Elegant Design of LLM-teacher: It changes training data and objectives without modifying model architectures. Soft-label distillation works better than hard labels because descriptions like "kicking a ball" and "throwing a ball" are semantically close despite being different.

Limitations & Future Work¶

Feint6K is only based on MSR-VTT and VATEX, resulting in limited video diversity.
RCAD has only 6 candidates per video (1 positive, 5 negatives); increasing the number of candidates could offer higher discriminative power.
LLM-teacher experiences a slight degradation (0.2-0.6%) on standard retrieval, indicating a trade-off.
Improvements on the video encoder side (e.g., better temporal modeling) were not explored, with optimization focused solely on training objectives.
The human baseline is 95.2% instead of 100%, indicating that some counterfactual scenarios might be ambiguous.

vs. InternVideo: InternVideo is pre-trained on 7 large-scale datasets, reaching 87.9% on standard retrieval but only 58.2% on RCAD. LLM-teacher boosts this to 65.8% without architectural modifications, showing that the issue is the training objective, not the model capacity.
vs. CLIP4Clip/ViCLIP: These models extend CLIP to the video domain, but they all inherit CLIP's object bias, performing similarly poorly on RCAD.
vs.
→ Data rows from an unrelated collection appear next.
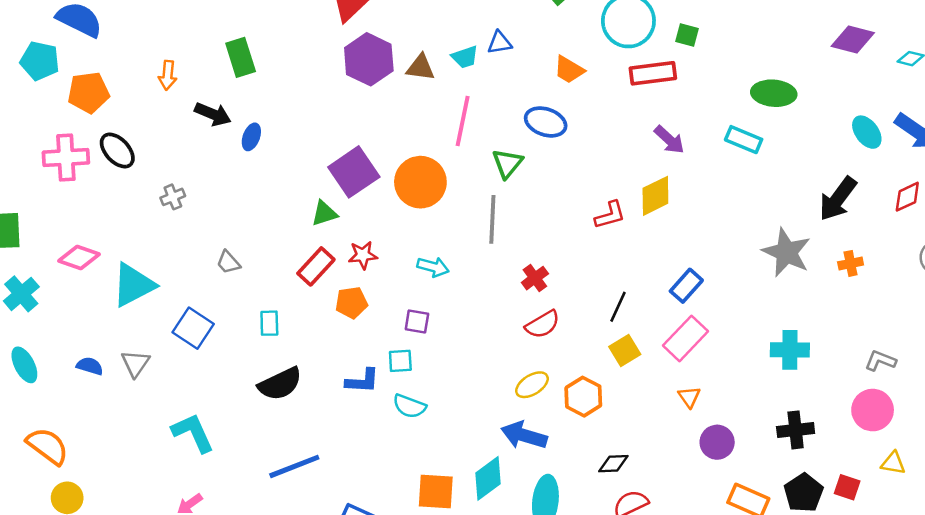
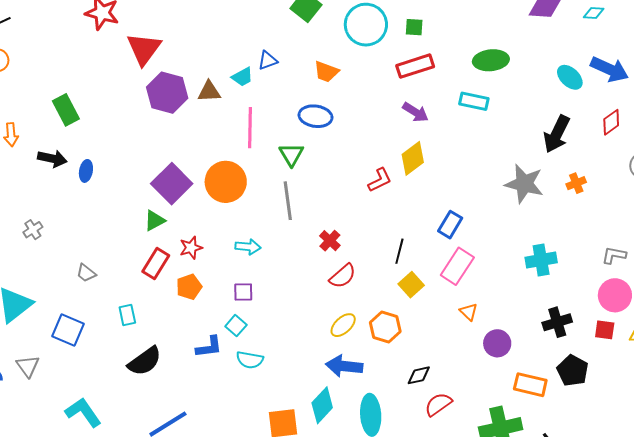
red rectangle: (653, 73) -> (415, 66), moved
cyan square: (400, 361) -> (236, 326), turned -35
red square: (847, 487) -> (605, 330), moved

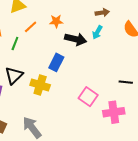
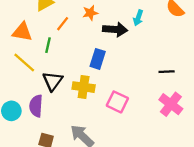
black line: (126, 82) -> (167, 72), moved
pink square: (88, 97) -> (117, 102), moved
pink cross: (114, 112) -> (171, 104), turned -35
Counterfactual VQA: This work draws inspiration from counterfactual data augmentation in NLP, but represents the first systematic application to video-text understanding evaluation.

Rating¶

Novelty: ⭐⭐⭐⭐⭐ The counterfactual evaluation paradigm uncovers a blind spot in the field, and the LLM-teacher approach is simple yet effective.
Experimental Thoroughness: ⭐⭐⭐⭐⭐ Comprehensive multi-model evaluation, human baselines, cosine similarity analysis, and ablation studies.
Writing Quality: ⭐⭐⭐⭐⭐ Closely-knit motivational flow, with clear logic spanning from evaluation to analysis and method.
Value: ⭐⭐⭐⭐⭐ Serves as a wake-up call to the field; RCAD could potentially become a new standard evaluation.